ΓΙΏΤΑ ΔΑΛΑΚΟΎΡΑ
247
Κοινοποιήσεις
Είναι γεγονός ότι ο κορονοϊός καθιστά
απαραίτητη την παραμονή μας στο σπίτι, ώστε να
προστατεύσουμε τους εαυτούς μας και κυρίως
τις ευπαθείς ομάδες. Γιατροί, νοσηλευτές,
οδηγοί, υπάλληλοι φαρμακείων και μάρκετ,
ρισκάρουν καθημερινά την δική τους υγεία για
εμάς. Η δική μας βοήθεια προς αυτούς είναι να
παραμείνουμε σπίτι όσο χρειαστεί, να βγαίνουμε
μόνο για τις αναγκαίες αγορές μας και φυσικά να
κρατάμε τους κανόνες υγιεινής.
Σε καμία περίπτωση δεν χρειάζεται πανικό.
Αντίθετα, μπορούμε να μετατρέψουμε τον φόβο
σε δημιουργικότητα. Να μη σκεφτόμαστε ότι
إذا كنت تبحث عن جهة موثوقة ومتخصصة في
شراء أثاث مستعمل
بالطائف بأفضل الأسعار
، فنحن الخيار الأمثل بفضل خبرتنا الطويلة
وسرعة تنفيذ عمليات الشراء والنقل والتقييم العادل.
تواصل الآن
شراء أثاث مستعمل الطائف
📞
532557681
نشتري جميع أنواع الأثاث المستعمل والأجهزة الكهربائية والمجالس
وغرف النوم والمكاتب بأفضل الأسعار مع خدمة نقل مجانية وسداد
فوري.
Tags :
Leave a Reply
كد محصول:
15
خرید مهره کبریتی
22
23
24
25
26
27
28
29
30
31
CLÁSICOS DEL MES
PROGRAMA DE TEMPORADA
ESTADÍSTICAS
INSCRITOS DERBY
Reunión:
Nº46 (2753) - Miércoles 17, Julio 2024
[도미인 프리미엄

——

Work item.
Every entry must be printed again, exactly as it reads.

Response to this task.
ΓΙΏΤΑ ΔΑΛΑΚΟΎΡΑ
247
Κοινοποιήσεις
Είναι γεγονός ότι ο κορονοϊός καθιστά
απαραίτητη την παραμονή μας στο σπίτι, ώστε να
προστατεύσουμε τους εαυτούς μας και κυρίως
τις ευπαθείς ομάδες. Γιατροί, νοσηλευτές,
οδηγοί, υπάλληλοι φαρμακείων και μάρκετ,
ρισκάρουν καθημερινά την δική τους υγεία για
εμάς. Η δική μας βοήθεια προς αυτούς είναι να
παραμείνουμε σπίτι όσο χρειαστεί, να βγαίνουμε
μόνο για τις αναγκαίες αγορές μας και φυσικά να
κρατάμε τους κανόνες υγιεινής.
Σε καμία περίπτωση δεν χρειάζεται πανικό.
Αντίθετα, μπορούμε να μετατρέψουμε τον φόβο
σε δημιουργικότητα. Να μη σκεφτόμαστε ότι
إذا كنت تبحث عن جهة موثوقة ومتخصصة في
شراء أثاث مستعمل
بالطائف بأفضل الأسعار
، فنحن الخيار الأمثل بفضل خبرتنا الطويلة
وسرعة تنفيذ عمليات الشراء والنقل والتقييم العادل.
تواصل الآن
شراء أثاث مستعمل الطائف
📞
532557681
نشتري جميع أنواع الأثاث المستعمل والأجهزة الكهربائية والمجالس
وغرف النوم والمكاتب بأفضل الأسعار مع خدمة نقل مجانية وسداد
فوري.
Tags :
Leave a Reply
كد محصول:
15
خرید مهره کبریتی
22
23
24
25
26
27
28
29
30
31
CLÁSICOS DEL MES
PROGRAMA DE TEMPORADA
ESTADÍSTICAS
INSCRITOS DERBY
Reunión:
Nº46 (2753) - Miércoles 17, Julio 2024
[도미인 프리미엄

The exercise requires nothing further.